A curious thing happens when you run SVBIN.C and then try to treat the 20-byte file as text. If you TYPE BINFILE from the DOS command line, the file appears as gibberish (of course), and you see only 12 of the 20 characters on the screen. Where did the other characters go? Recall the previous discussion of binary and text files. In DOS, a CTRL+Z (0x1A) marks the end of a text file. And in the midst of our binary file is one of those EOF characters. It's not acting as an EOF; it's part of the number 0x1E1A. But if you ever open this file in text mode, you'll be unable to read past the twelfth byte.

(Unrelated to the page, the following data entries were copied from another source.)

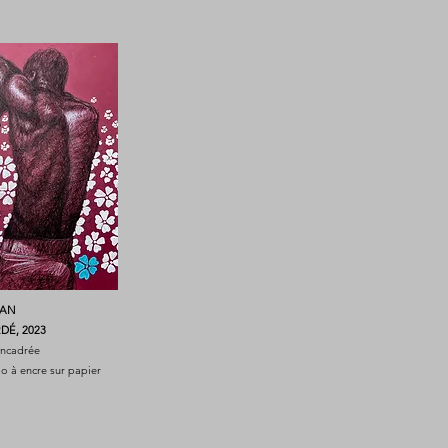
NAN
É, 2023
 encadrée
lo à encre sur papier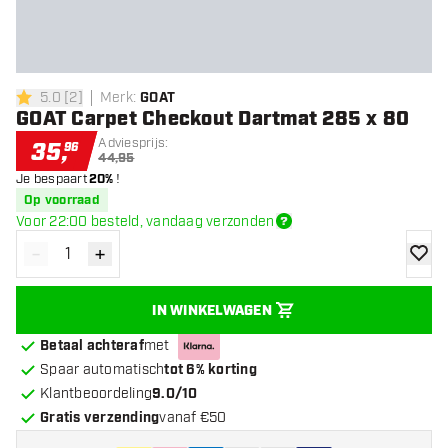
5.0
[
2
]
Merk
:
GOAT
5 score sterren
GOAT Carpet Checkout Dartmat 285 x 80
Adviesprijs:
35
,
96
44,95
Je bespaart
20%
!
Op voorraad
Voor 22:00 besteld, vandaag verzonden
-
+
Verminder hoeveelheid
Verhoog hoeveelheid
toevoe
IN WINKELWAGEN
Betaal achteraf
met
Spaar automatisch
tot 6% korting
Klantbeoordeling
9.0/10
Gratis verzending
vanaf €50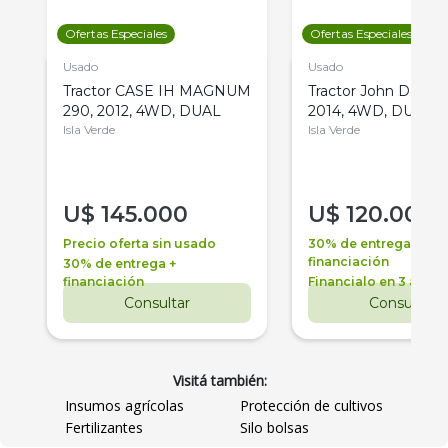
Ofertas Especiales
Ofertas Especiales
Usado
Usado
Tractor CASE IH MAGNUM
Tractor John Deere 
290, 2012, 4WD, DUAL
2014, 4WD, DUAL
Isla Verde
Isla Verde
U$
145.000
U$
120.000
Precio oferta sin usado
30% de entrega +
financiación
30% de entrega +
financiación
Financialo en 3 años
Consultar
Consultar
Visitá también:
Insumos agrícolas
Protección de cultivos
Fertilizantes
Silo bolsas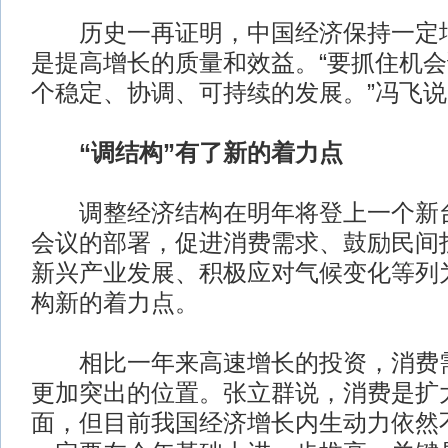
历史一再证明，中国经济保持一定增
是提高增长的质量和效益。“要抓住机
个稳定、协调、可持续的发展。”冯飞说
“调结构”有了新的着力点
调整经济结构在明年将登上一个新台
会议的部署，促进消费需求、鼓励民间
新兴产业发展、积极应对气候变化等列
构新的着力点。
相比一年来高速增长的投资，消费需
更加突出的位置。张立群说，消费是扩
面，但目前我国经济增长内生动力依然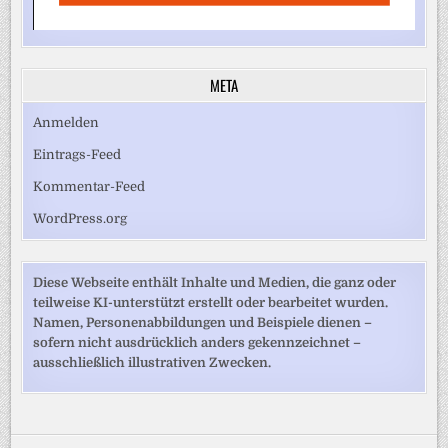
META
Anmelden
Eintrags-Feed
Kommentar-Feed
WordPress.org
Diese Webseite enthält Inhalte und Medien, die ganz oder
teilweise KI-unterstützt erstellt oder bearbeitet wurden.
Namen, Personenabbildungen und Beispiele dienen –
sofern nicht ausdrücklich anders gekennzeichnet –
ausschließlich illustrativen Zwecken.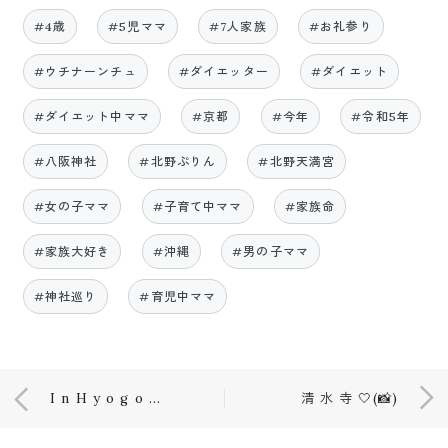
#4歳
#5児ママ
#7人家族
#お礼参り
#ウチナーンチュ
#ダイエッター
#ダイエット
#ダイエット中ママ
#京都
#今年
#令和5年
#八阪神社
#北野ぷりん
#北野天満宮
#女の子ママ
#子育て中ママ
#家族命
#家族大好き
#沖縄
#男の子ママ
#神社巡り
#育児中ママ
I n H y o g o 💕(📸)
清 水 寺 🤍(📸)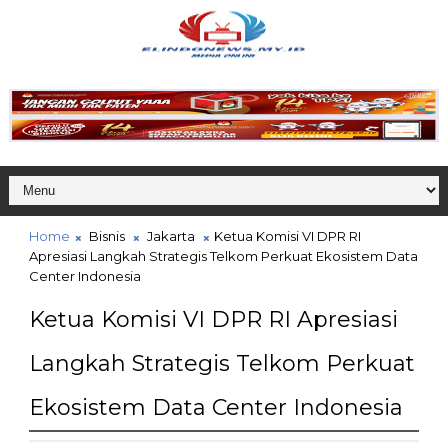
Home
Bisnis
Jakarta
Ketua Komisi VI DPR RI
Apresiasi Langkah Strategis Telkom Perkuat Ekosistem Data
Center Indonesia
Ketua Komisi VI DPR RI Apresiasi
Langkah Strategis Telkom Perkuat
Ekosistem Data Center Indonesia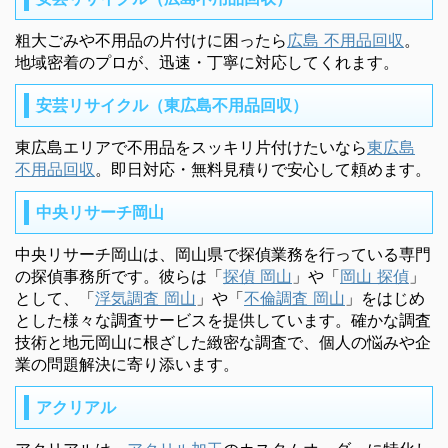
粗大ごみや不用品の片付けに困ったら
広島 不用品回収
。
地域密着のプロが、迅速・丁寧に対応してくれます。
安芸リサイクル（東広島不用品回収）
東広島エリアで不用品をスッキリ片付けたいなら
東広島
不用品回収
。即日対応・無料見積りで安心して頼めます。
中央リサーチ岡山
中央リサーチ岡山は、岡山県で探偵業務を行っている専門
の探偵事務所です。彼らは「
探偵 岡山
」や「
岡山 探偵
」
として、「
浮気調査 岡山
」や「
不倫調査 岡山
」をはじめ
とした様々な調査サービスを提供しています。確かな調査
技術と地元岡山に根ざした緻密な調査で、個人の悩みや企
業の問題解決に寄り添います。
アクリアル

Retrieving the Values from Disk

Most of the time, you won't want to read a binary file one byte at a time. Instead, you call fread, which reads a disk file and stores the values in a variable, an array, or a structure. The fread function complements fwrite. It takes four parameters:

1.The address of the variable

2.The size of the variable in bytes

3.The number of values to read

4.The FILE pointer that references a file opened for reading

Here's one way to read values into an array:

rewind( ap );

fread( acopy, sizeof( acopy ), 1, ap );

The rewind command is necessary because we've already read through the file once. The acopy and bcopy arrays are the same size as our original zebra array. To fill an array with this technique, pass the address, the size of the entire array, a number 1, and the FILE pointer.

A second way to fill an array is to pass the size of a single element and the number of elements you want to read:

rewind( ap );

fread( &bcopy[0], sizeof( bcopy[0] ), ASIZE, ap );

In the first example of fread, we pass the information that the array acopy is 20 bytes long and we want to read it once. In the second example, we pass the size of an integer (2 bytes) and ask for 10 of them. In either case, 20 bytes are transferred.

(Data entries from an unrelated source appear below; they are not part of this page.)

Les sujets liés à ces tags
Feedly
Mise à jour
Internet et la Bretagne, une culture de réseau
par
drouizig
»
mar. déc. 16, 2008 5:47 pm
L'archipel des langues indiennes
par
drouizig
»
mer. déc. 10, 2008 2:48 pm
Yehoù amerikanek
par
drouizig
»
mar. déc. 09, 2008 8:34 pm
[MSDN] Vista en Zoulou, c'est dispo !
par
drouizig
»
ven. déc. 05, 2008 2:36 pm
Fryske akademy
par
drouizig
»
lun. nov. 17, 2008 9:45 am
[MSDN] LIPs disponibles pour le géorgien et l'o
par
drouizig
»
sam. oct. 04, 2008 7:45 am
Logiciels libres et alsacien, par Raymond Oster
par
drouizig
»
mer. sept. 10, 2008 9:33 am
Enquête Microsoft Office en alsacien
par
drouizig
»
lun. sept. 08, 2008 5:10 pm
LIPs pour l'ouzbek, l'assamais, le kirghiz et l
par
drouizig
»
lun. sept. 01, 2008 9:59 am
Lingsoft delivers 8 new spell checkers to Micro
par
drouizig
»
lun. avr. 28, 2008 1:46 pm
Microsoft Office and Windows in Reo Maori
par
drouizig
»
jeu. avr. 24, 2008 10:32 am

Just to make sure both arrays are equal, we can print them out:

for( i = 0; i < ASIZE; i++ )

printf( "\nItem %d = %d\t%d", i, acopy[i], bcopy[i] );

fclose( ap );

The screen displays the values 7700 through 7709, which survived the trek from zebra to BINFILE and back again. These values were stored in the zebra array, written to a binary file, then read back into the acopy and bcopy arrays.